His interview with the Koosh Begee, a wizened old man with small, crafty eyes and a long grey beard, began with an interrogation lasting two hours. The vizier first wanted to know what had brought Burnes and his party to a kingdom so far from their own. Burnes explained as usual that they were returning overland to England, and that they wanted to take back with them word of Bokhara’s splendours, already so renowned throughout the Orient. ‘What’, the vizier next asked him, ‘is your profession?’ Burnes hesitated for a moment before confessing to being an officer in the Indian Army. But he need not have worried, for this did not appear to perturb the Koosh Begee in the least. The Bokharan seemed to be more interested in Burnes’s religious beliefs, asking him first whether he believed in God, and then whether he worshipped idols. Burnes denied the latter emphatically, upon which he was invited to bare his chest to show that he was not wearing a crucifix. When it transpired that Burnes was not, the vizier declared approvingly: ‘You are people of the Book. You are better than the Russians.’ He next asked whether Christians ate pork, a question which Burnes knew he had to answer with caution. Some did, he replied, though mainly the poor. ‘What’, his interrogator next asked, ‘does it taste like?’ But Burnes was ready for that one. ‘I have
heard’,
he replied, ‘that it is like beef.’

Very soon, however, as he invariably did with Asiatics, Burnes was getting on famously with the vizier, to whom he was evidently a source of tantalising information from the sophisticated outside world. The friendship was to cost him one of his only two compasses, although this gift won for him and his companions the freedom to wander the city at will, and to observe its everyday life. They saw the grim minaret from which criminals were hurled to their deaths, and they visited the square before the Ark where beheadings were conducted with a huge knife. Burnes went to watch the slave-market in action, reporting afterwards: ‘Here these poor wretches are exposed for sale, and occupy thirty or forty stalls where they are examined like cattle.’ That morning there were only six being offered, none of them Russians. ‘The feelings of a European’, he added, ‘revolt at this most odious traffic’, which Bokharans defended on the grounds that the slaves were kindly treated, and were often far better off than in their own land.

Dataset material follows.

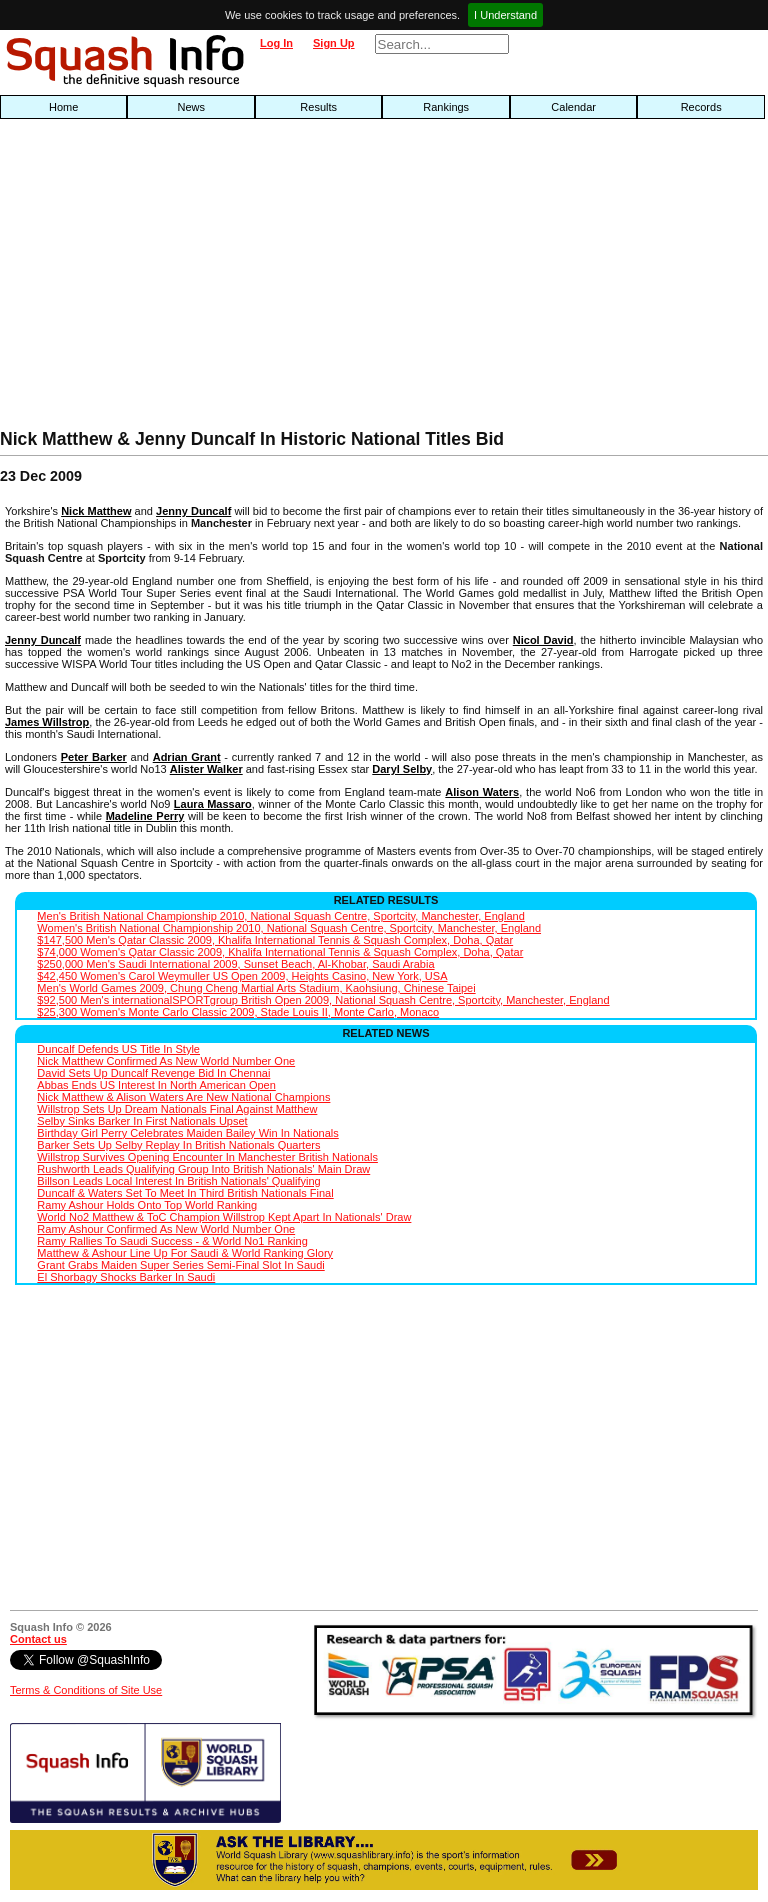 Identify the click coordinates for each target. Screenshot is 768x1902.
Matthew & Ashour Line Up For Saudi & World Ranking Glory (185, 1253)
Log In (276, 43)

Burnes had discreetly let it be known that he wanted to meet one of the Russian slaves, of whom there were 130 or so in Bokhara. Not long afterwards a man of obvious European origin slipped into their house one night and flung himself emotionally at Burnes’s feet. He told them that as a boy of 10 he had been captured by Turcoman slavers while asleep at a Russian outpost. He had been a slave for fifteen years now, and worked for his master as a carpenter. He was well treated, he said, and was allowed to go where he wished. But for reasons of prudence he pretended to have adopted Islam, although secretly (‘and here’, Burnes noted, ‘the poor fellow crossed himself) he was still a Christian. ‘For I live among a people’, he explained, ‘who detest, with the utmost cordiality, every individual of that creed.’ After sharing the Englishmen’s meal with them, he told them before departing: ‘I may appear to be happy, but my heart aches for my native land. Could I but see it once again, I would willingly die.’